- **GIVEN RECORDS**
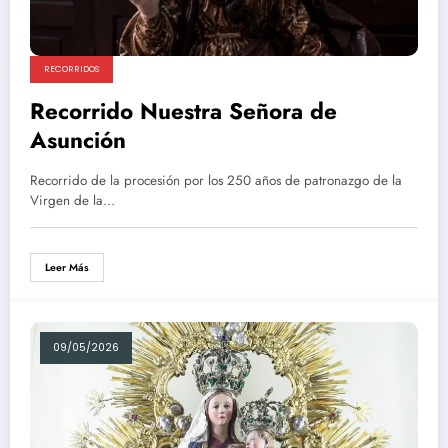
RECORRIDOS
Recorrido Nuestra Señora de
Asunción
Recorrido de la procesión por los 250 años de patronazgo de la
Virgen de la…
Leer Más
09/05/2026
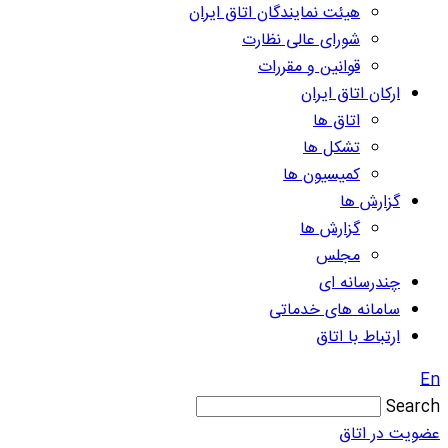
هیئت نمایندگان اتاق ایران
شورای عالی نظارت
قوانین و مقررات
ارکان اتاق ایران
اتاق ها
تشکل ها
کمیسیون ها
گزارش ها
گزارش ها
مجلس
چندرسانه ای
سامانه های خدماتی
ارتباط با اتاق
En
Search
عضویت در اتاق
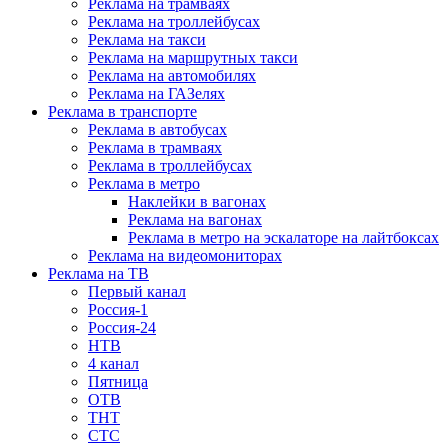
Реклама на трамваях
Реклама на троллейбусах
Реклама на такси
Реклама на маршрутных такси
Реклама на автомобилях
Реклама на ГАЗелях
Реклама в транспорте
Реклама в автобусах
Реклама в трамваях
Реклама в троллейбусах
Реклама в метро
Наклейки в вагонах
Реклама на вагонах
Реклама в метро на эскалаторе на лайтбоксах
Реклама на видеомониторах
Реклама на ТВ
Первый канал
Россия-1
Россия-24
НТВ
4 канал
Пятница
ОТВ
ТНТ
СТС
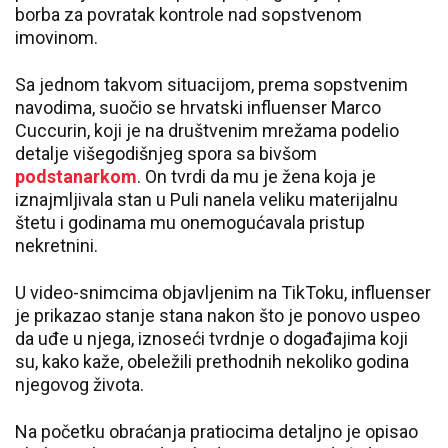
borba za povratak kontrole nad sopstvenom
imovinom.
Sa jednom takvom situacijom, prema sopstvenim
navodima, suočio se hrvatski influenser
Marco
Cuccurin
, koji je na društvenim mrežama podelio
detalje višegodišnjeg spora sa bivšom
podstanarkom
. On tvrdi da mu je žena koja je
iznajmljivala stan u
Puli
nanela veliku materijalnu
štetu i godinama mu onemogućavala pristup
nekretnini.
U video-snimcima objavljenim na TikToku, influenser
je prikazao stanje stana nakon što je ponovo uspeo
da uđe u njega, iznoseći tvrdnje o događajima koji
su, kako kaže, obeležili prethodnih nekoliko godina
njegovog života.
Na početku obraćanja pratiocima detaljno je opisao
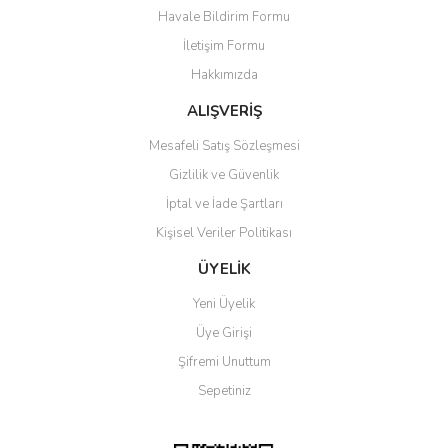
Ürün açıklamasında eksik bilgiler bulunuyor.
Havale Bildirim Formu
Ürün bilgilerinde hatalar bulunuyor.
İletişim Formu
Ürün fiyatı diğer sitelerden daha pahalı.
Hakkımızda
Bu ürüne benzer farklı alternatifler olmalı.
ALIŞVERİŞ
Mesafeli Satış Sözleşmesi
Gizlilik ve Güvenlik
İptal ve İade Şartları
Gönder
Kişisel Veriler Politikası
ÜYELİK
Yeni Üyelik
Üye Girişi
Şifremi Unuttum
Sepetiniz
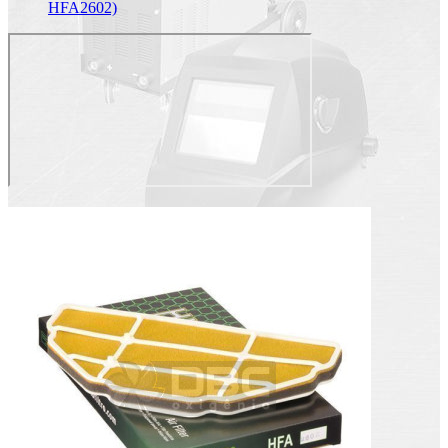
HFA2602)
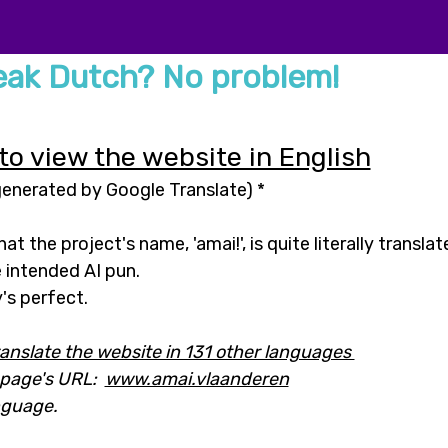
eak Dutch? No problem!
 to view the website in English
generated by Google Translate) *
hat the project's name, 'amai!', is quite literally translat
 intended AI pun.
's perfect.
translate the website in 131 other languages
epage's URL:
www.amai.vlaanderen
nguage.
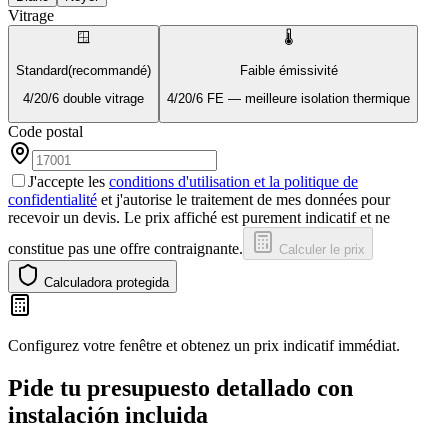
Vitrage
🪟
🌡️
Standard
(recommandé)
Faible émissivité
4/20/6 double vitrage
4/20/6 FE — meilleure isolation thermique
Code postal
J'accepte les
conditions d'utilisation et la politique de
confidentialité
et j'autorise le traitement de mes données pour
recevoir un devis. Le prix affiché est purement indicatif et ne
constitue pas une offre contraignante.
Calculer le prix
Calculadora protegida
Configurez votre fenêtre et obtenez un prix indicatif immédiat.
Pide tu presupuesto detallado con
instalación incluida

- **WHAT TO DO**
When you print the records above, keep them exact and leave out the pictures.

- **ANSWER AREA**
RECORRIDOS
Recorrido Nuestra Señora de
Asunción
Recorrido de la procesión por los 250 años de patronazgo de la
Virgen de la…
Leer Más
09/05/2026
هیئت نمایندگان اتاق ایران
شورای عالی نظارت
قوانین و مقررات
ارکان اتاق ایران
اتاق ها
تشکل ها
کمیسیون ها
گزارش ها
گزارش ها
مجلس
چندرسانه ای
سامانه های خدماتی
ارتباط با اتاق
En
Search
عضویت در اتاق
Реклама на трамваях
Реклама на троллейбусах
Реклама на такси
Реклама на маршрутных такси
Реклама на автомобилях
Реклама на ГАЗелях
Реклама в транспорте
Реклама в автобусах
Реклама в трамваях
Реклама в троллейбусах
Реклама в метро
Наклейки в вагонах
Реклама на вагонах
Реклама в метро на эскалаторе на лайтбоксах
Реклама на видеомониторах
Реклама на ТВ
Первый канал
Россия-1
Россия-24
НТВ
4 канал
Пятница
ОТВ
ТНТ
СТС
borba za povratak kontrole nad sopstvenom
imovinom.
Sa jednom takvom situacijom, prema sopstvenim
navodima, suočio se hrvatski influenser
Marco
Cuccurin
, koji je na društvenim mrežama podelio
detalje višegodišnjeg spora sa bivšom
podstanarkom
. On tvrdi da mu je žena koja je
iznajmljivala stan u
Puli
nanela veliku materijalnu
štetu i godinama mu onemogućavala pristup
nekretnini.
U video-snimcima objavljenim na TikToku, influenser
je prikazao stanje stana nakon što je ponovo uspeo
da uđe u njega, iznoseći tvrdnje o događajima koji
su, kako kaže, obeležili prethodnih nekoliko godina
njegovog života.
Na početku obraćanja pratiocima detaljno je opisao
Ürün açıklamasında eksik bilgiler bulunuyor.
Havale Bildirim Formu
Ürün bilgilerinde hatalar bulunuyor.
İletişim Formu
Ürün fiyatı diğer sitelerden daha pahalı.
Hakkımızda
Bu ürüne benzer farklı alternatifler olmalı.
ALIŞVERİŞ
Mesafeli Satış Sözleşmesi
Gizlilik ve Güvenlik
İptal ve İade Şartları
Gönder
Kişisel Veriler Politikası
ÜYELİK
Yeni Üyelik
Üye Girişi
Şifremi Unuttum
Sepetiniz
HFA2602)
eak Dutch? No problem!
 to view the website in English
generated by Google Translate) *
hat the project's name, 'amai!', is quite literally translat
 intended AI pun.
's perfect.
translate the website in 131 other languages
epage's URL:
www.amai.vlaanderen
nguage.
Vitrage
🪟
🌡️
Standard
(recommandé)
Faible émissivité
4/20/6 double vitrage
4/20/6 FE — meilleure isolation thermique
Code postal
J'accepte les
conditions d'utilisation et la politique de
confidentialité
et j'autorise le traitement de mes données pour
recevoir un devis. Le prix affiché est purement indicatif et ne
constitue pas une offre contraignante.
Calculer le prix
Calculadora protegida
Configurez votre fenêtre et obtenez un prix indicatif immédiat.
Pide tu presupuesto detallado con
instalación incluida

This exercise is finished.